4.1) Porém, quem gerencia o acesso ao hardware é o próprio kernel Linux, do mesmo jeito que acontece com processos comuns. Do ponto de vistado kernel host, o Qemu é apenas um processo comum.

5) Quem junta tudo isso e inicia esse processo é o Qemu modificado, com suporte ao kvm. O Qemu cria as "vcpus" (CPUs virtuais) usando o /dev/kvm, aloca a memória (do mesmo jeito que um processo comum), e trata os casos especiais de acesso a hardware cada vez que o /dev/kvm retorna porque o guest realizou uma operação que nem a CPU, nem o módulo do KVM sabem tratar.

Porém, nada impede que outro programa em userspace use o /dev/kvm para criar CPUs virtuais e tratá-las de modo diferente do que o Qemu faz.

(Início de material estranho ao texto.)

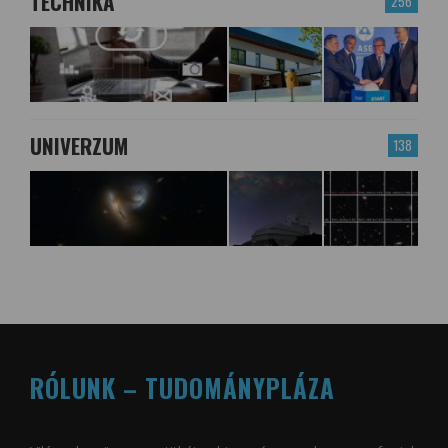
TECHNIKA
256
UNIVERZUM
138
RÓLUNK – TUDOMÁNYPLÁZA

O Xenner[1], por exemplo, faz exatamente isso.

[1] http://kraxel.fedorapeople.org/xenner/

Quando o sistema está sendo emulado, há operações que são tratadas em diferentes níveis:

- Instruções simples da CPU são simplesmentes executadas pela CPU. Isso é possibilitado pelas extensões de virtualização SVM ou VMX. - Há instruções especiais que a CPU não virtualiza, como operaçõe de I/O e de tabelas de página. Nesse caso a CPU retorna e o módulo do KVM é responsável por virtualizar essa operação. O módulo do KVM trata as operações que pode tratar sem ajuda de userspace sozinho, e retorna o controle para a CPU virtualizada. - Quando é uma operação que o módulo do KVM não sabe tratar (como acesso a dispositivo de I/O que é emulado pelo Qemu), ele retorna o controle para userspace, que vai tratar a operação.

A idéia é que a maior parte das operações sejam feitas no nível mais baixo, até o limite do possível. Sair do modo de virtualização de hardware e retornar para o KVM tem um certo custo. Sair de kernelspace e retornar para userspace tem um custo ainda maior.

Para aqueles que estejam interessados em estudar virtualização - mais especificamente o KVM - quais os softwares/projetos a se atentarem(em user e kernel space)?

Pra qualquer um deles, o principal é: preste atenção no que ocorre nas listas de e-mail kvm-devel e qemu-devel. Tudo o que há de novo no KVM passa por lá.